Haemophilus influenzae type b (Hib) vaccine
Your child can get a free booster vaccination for haemophilus influenzae type b (Hib) disease when they’re 15 months old.
What it protects you from
Haemophilus influenzae type b (hib)
Hib is a bacteria that causes life-threatening illnesses in young children. It’s spread through the air by breathing, coughing and sneezing.
It most often leads to:
- meningitis – an infection of the membranes that cover the brain and spinal cord
- epiglottitis – an infection and swelling in the throat that makes it difficult to breathe.

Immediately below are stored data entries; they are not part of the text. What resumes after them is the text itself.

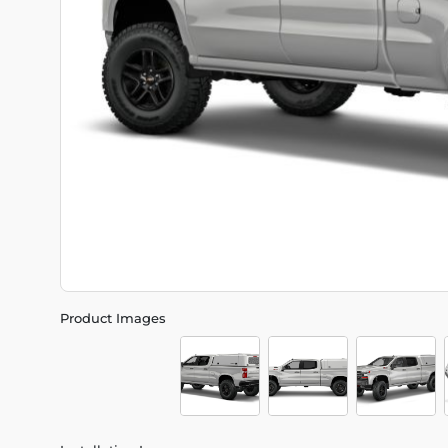
Product Images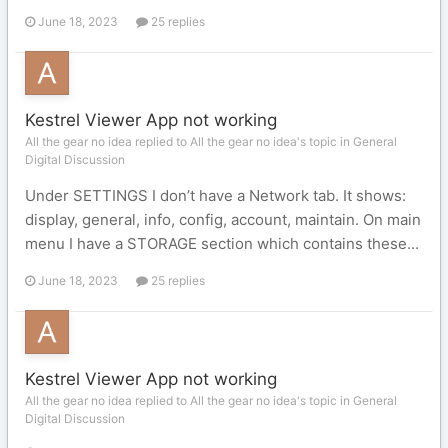
June 18, 2023
25 replies
Kestrel Viewer App not working
All the gear no idea replied to All the gear no idea's topic in
General
Digital Discussion
Under SETTINGS I don’t have a Network tab. It shows:
display, general, info, config, account, maintain. On main
menu I have a STORAGE section which contains these...
June 18, 2023
25 replies
Kestrel Viewer App not working
All the gear no idea replied to All the gear no idea's topic in
General
Digital Discussion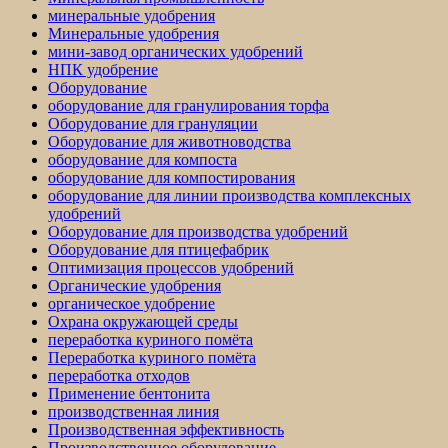
минеральные удобрения
Минеральные удобрения
мини-завод органических удобрений
НПК удобрение
Оборудование
оборудование для гранулирования торфа
Оборудование для грануляции
Оборудование для животноводства
оборудование для компоста
оборудование для компостирования
оборудование для линии производства комплексных
удобрений
Оборудование для производства удобрений
Оборудование для птицефабрик
Оптимизация процессов удобрений
Органические удобрения
органическое удобрение
Охрана окружающей среды
переработка куриного помёта
Переработка куриного помёта
переработка отходов
Применение бентонита
производственная линия
Производственная эффективность
Производственное оборудование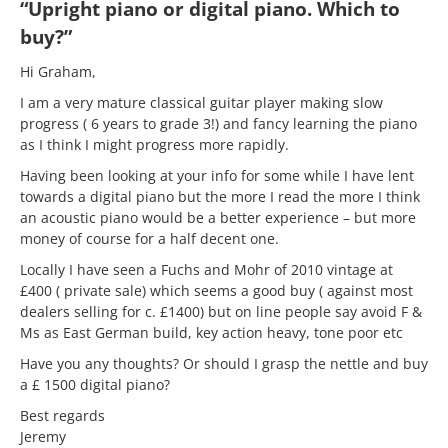
“Upright piano or digital piano. Which to
buy?”
Hi Graham,
I am a very mature classical guitar player making slow
progress ( 6 years to grade 3!) and fancy learning the piano
as I think I might progress more rapidly.
Having been looking at your info for some while I have lent
towards a digital piano but the more I read the more I think
an acoustic piano would be a better experience – but more
money of course for a half decent one.
Locally I have seen a Fuchs and Mohr of 2010 vintage at
£400 ( private sale) which seems a good buy ( against most
dealers selling for c. £1400) but on line people say avoid F &
Ms as East German build, key action heavy, tone poor etc
Have you any thoughts? Or should I grasp the nettle and buy
a £ 1500 digital piano?
Best regards
Jeremy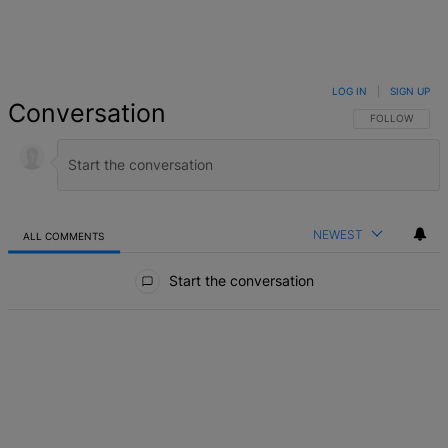
LOG IN
|
SIGN UP
Conversation
FOLLOW THIS 
FOLLOW
NEWEST
ALL COMMENTS
All Comments
Start the conversation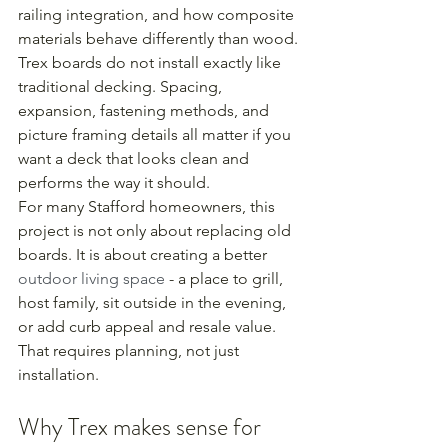
railing integration, and how composite 
materials behave differently than wood. 
Trex boards do not install exactly like 
traditional decking. Spacing, 
expansion, fastening methods, and 
picture framing details all matter if you 
want a deck that looks clean and 
performs the way it should.
For many Stafford homeowners, this 
project is not only about replacing old 
boards. It is about creating a better 
outdoor living space
 - a place to grill, 
host family, sit outside in the evening, 
or add curb appeal and resale value. 
That requires planning, not just 
installation.
Why Trex makes sense for 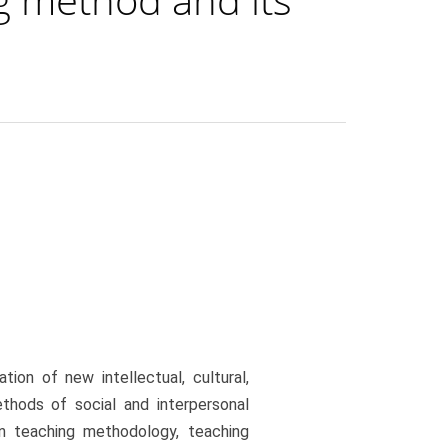
ion of new intellectual, cultural,
ethods of social and interpersonal
in teaching methodology, teaching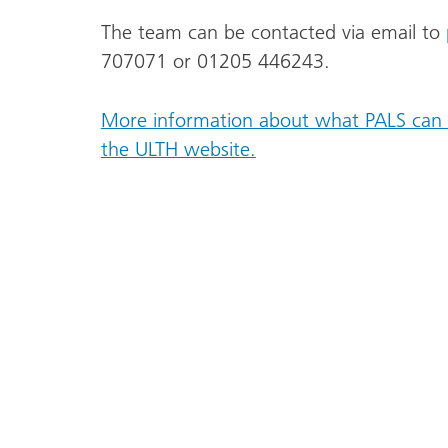
The team can be contacted via email to
707071 or 01205 446243.
More information about what PALS can 
the ULTH website.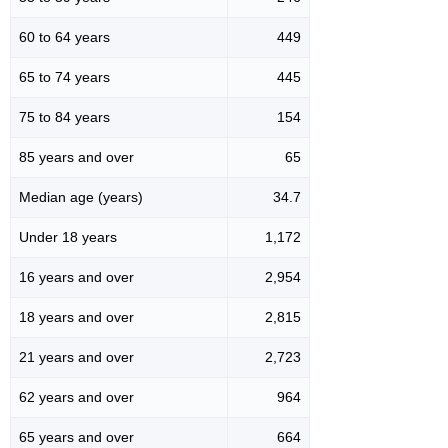
60 to 64 years
449
65 to 74 years
445
75 to 84 years
154
85 years and over
65
Median age (years)
34.7
Under 18 years
1,172
16 years and over
2,954
18 years and over
2,815
21 years and over
2,723
62 years and over
964
65 years and over
664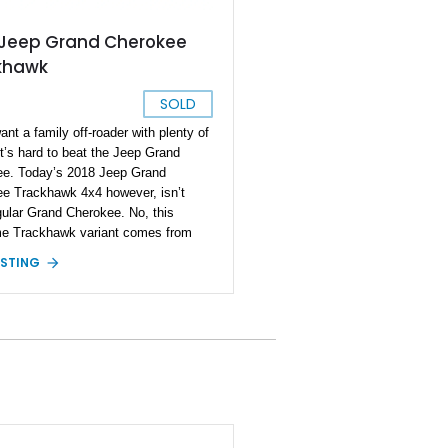
 Jeep Grand Cherokee
khawk
SOLD
ant a family off-roader with plenty of
it’s hard to beat the Jeep Grand
e. Today’s 2018 Jeep Grand
e Trackhawk 4x4 however, isn’t
gular Grand Cherokee. No, this
e Trackhawk variant comes from
 era or fourth generation of the
ISTING
Being a Trackhawk variant, it’s got
rious power at its disposal from the
 but this Ocala-based off-roader dials
up even further. Boasting a LME
roker engine, we’re told that it can
ut out a force equivalent to that of a
 horses! Yes, this is truly a one-of-
achine, and it retains its four-wheel
ystem too. If you want to get your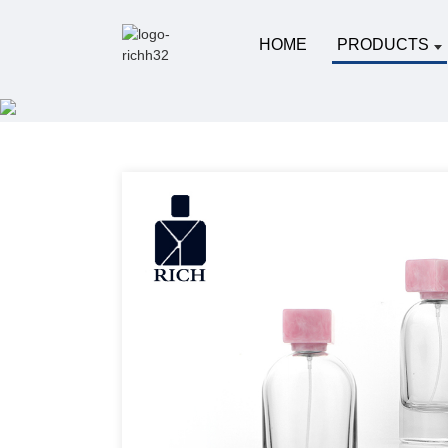
HOME
PRODUCTS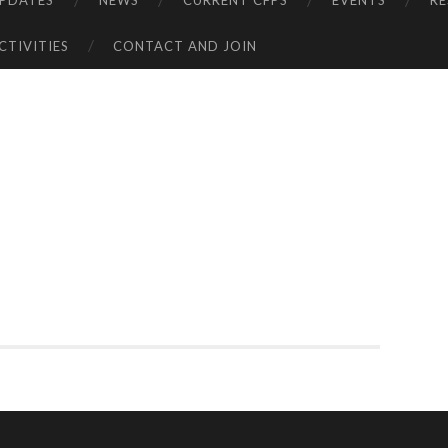
UPDATES
NEWS
CURRENT CFPS
EVENTS
R
CTIVITIES
CONTACT AND JOIN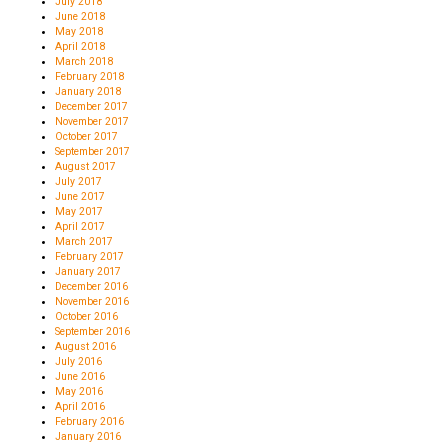
July 2018
June 2018
May 2018
April 2018
March 2018
February 2018
January 2018
December 2017
November 2017
October 2017
September 2017
August 2017
July 2017
June 2017
May 2017
April 2017
March 2017
February 2017
January 2017
December 2016
November 2016
October 2016
September 2016
August 2016
July 2016
June 2016
May 2016
April 2016
February 2016
January 2016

Although doctors can treat Hib with antibiotics, some children still die. Others risk permanent brain and spinal cord damage.
The disease has almost disappeared since the vaccine programme was introduced in the 1990s. Before the vaccine, 1 in every 350 children had the disease before they were 5 years old.
When it’s given
The Hib booster vaccine is free for children aged 15 months old.
This booster is the fourth vaccination given for Hib disease as part of the National Immunisation Schedule. The other Hib vaccinations are given at 6 weeks, 3 months, and 5 months.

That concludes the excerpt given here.